1. Identify the value proposition of a digital twin initiative.

This is a cornerstone of your digital twin program, as it affects the subsequent components. It is often neglected in many organizations, especially in environments where digital twin applications have proliferated from the “bottom up.”

Typical blind spots in achieving this goal include:

  • Missing a wider stakeholder alignment on business value
  • Failing to identify which processes and workflows are affected; which new roles, skills and governance mechanism are needed to track the progress/ value realization
  • Identifying and involving too late external partners that can provide solutions regarding data collection, storage, analysis and the software and platforms for data management.

Recommendation: Whether you are addressing greenfield or brownfield scenarios, start by focusing on three to four use cases in which businesses and customers would appreciate the value, and build a “minimum viable digital twin.” This allows an incremental approach, by demonstrating the benefits and thus delighting stakeholders and continuously improving.
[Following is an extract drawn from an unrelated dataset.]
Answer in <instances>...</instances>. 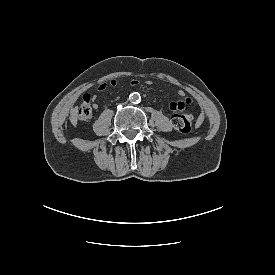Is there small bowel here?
Wrapping results in <instances>:
<instances>
[{"label":"small bowel","mask_w":275,"mask_h":275,"mask_svg":"<svg viewBox=\"0 0 275 275\" xmlns=\"http://www.w3.org/2000/svg\"><path fill=\"white\" fill-rule=\"evenodd\" d=\"M139 82H135L133 84H138ZM105 84V83H104ZM104 84H101L100 85V88L99 90H104L105 88H102L104 86ZM102 88V89H101ZM179 95L184 97L185 96V93L184 91H179ZM91 103H92V107L94 109H97L98 108V102H97V99H98V95L97 94H93L91 97ZM192 102V99L190 97H184L182 100H178V101H173L169 104V107L171 110H185V108L190 105ZM203 123V115L202 113H199L197 115V120H196V124L197 125H201Z\"/></svg>","instance_id":"c3829d8e"}]
</instances>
Involving players in the ecosystem early in the solution design is critical here.

2. Address the magic trio upfront and create a stage for continuous deployment.

Digital twins combine data, connectivity and processing. It’s critical to address this trio upfront at the solution design stage.

Typical blind spots include: 

  • Neglecting the data diversity, integration and privacy/cybersecurity issues that can pose critical challenges
  • Locking the solution early with little-to-no room for a continuously evolving digital twin solution.

Recommendation: A common approach is to standardize the data structure and communication layers to tie diverse data across IT, operational technology (OT), engineering technology (ET) and consumer technology (CT). A unified, developer-friendly data model is the backbone of all digital twin implementations. For cybersecurity, in addition to deploying internal safeguards, be sure to assess what security responsibility the partners are owning and ensure the digital twin implementation will not endanger enterprise systems.

Another critical step is to establish a mechanism for continuously updating the high-fidelity digital twin model from the beginning. In scenarios in which knowledge of the digital twin deployment environment is unknown, you want an incremental approach to improve digital twin maturity, as more real-world data is integrated into it.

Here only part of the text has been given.